Pour emporter sur le lieu de lavage le linge et les outils, la brouette, destinée au fumier, ne pouvait pas être utilisée. Alors on avait une brouette spéciale, sinon, on mettait tout dans le « panier de linge » que l’on portait au bras.
Le linge de couleur rougeâtre, pour être débarrassé du « lessi », était jeté à l’eau tout en étant retenu par une « corne » (coin). Il était retiré de l’eau. On le tordait sur lui-même en le battant sur la pierre avec le battoir. Rejeté à l’eau, on le retirait pour le savonner au savon de Marseille. Battu et rebattu, savonné particulièrement aux endroits des taches et frotté entre les mains ou à la brosse à chiendent pour les taches les plus rebelles, le linge était propre lorsque, étalé sur l’eau, il n’y avait plus aucune trace. Les draps étaient alors étendus sur l’herbe, les pièces plus petites étaient disposées sur le buisson le plus proche pour le séchage. Il n’était pas question d’argent entre les laveuses. Un bon café, composé à 90% de chicorée, terminait la journée. Quelques jours plus tard c’était dans une autre famille que la lessive se faisait.
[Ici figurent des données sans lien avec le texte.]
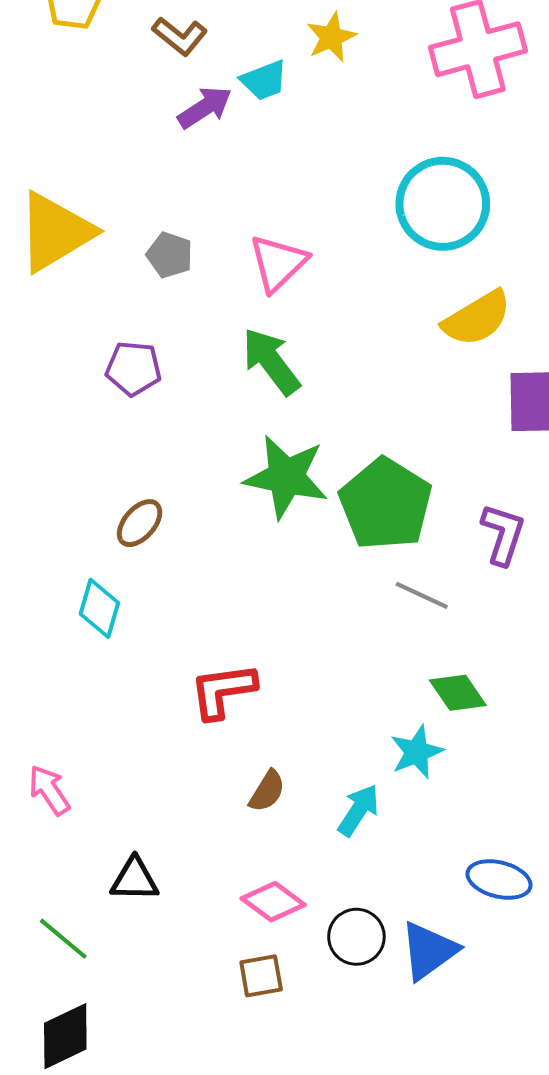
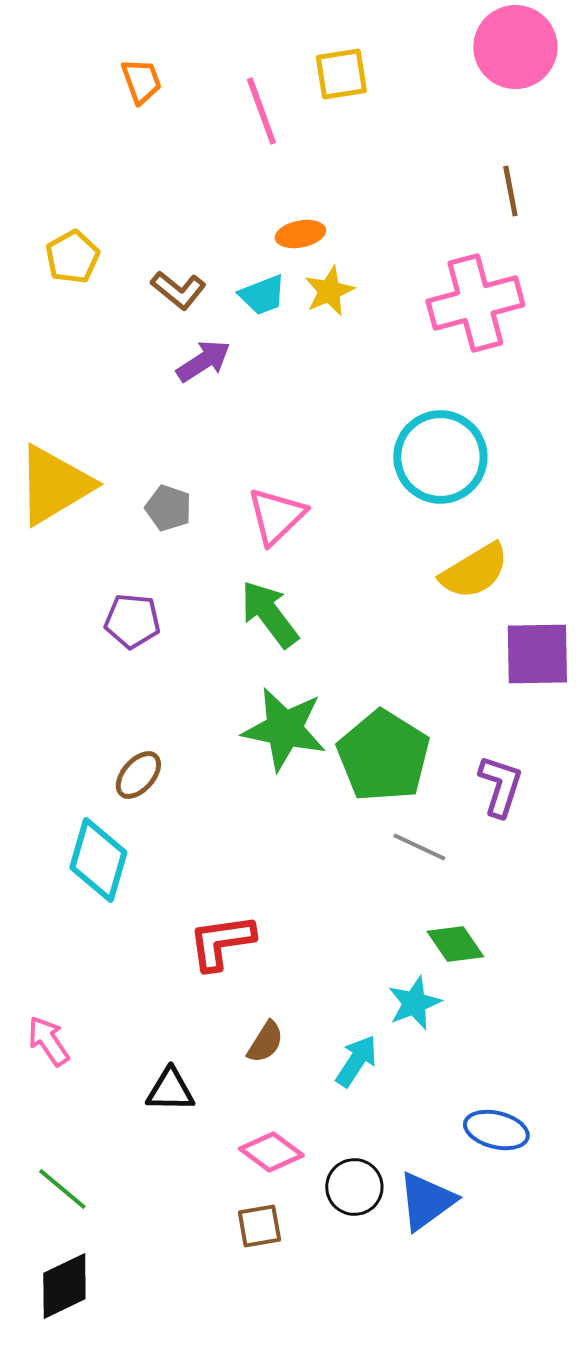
cyan trapezoid: (264, 80) -> (262, 295), moved
cyan diamond: (99, 608) -> (98, 860), size x1.4
black triangle: (135, 880) -> (170, 1090), moved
Il y avait deux lessives, une au printemps et l’autre à l’automne. Le linge que l’on portait n’était pas « cuit » dans le bujadaille, il n’aurait pas résisté au traitement. On le savonnait et on le faisait tremper une journée ou plus. Il était ensuite lavé à la rivière au « ri » ou près du puits. Cette petite lessive se faisait au fur et à mesure des besoins.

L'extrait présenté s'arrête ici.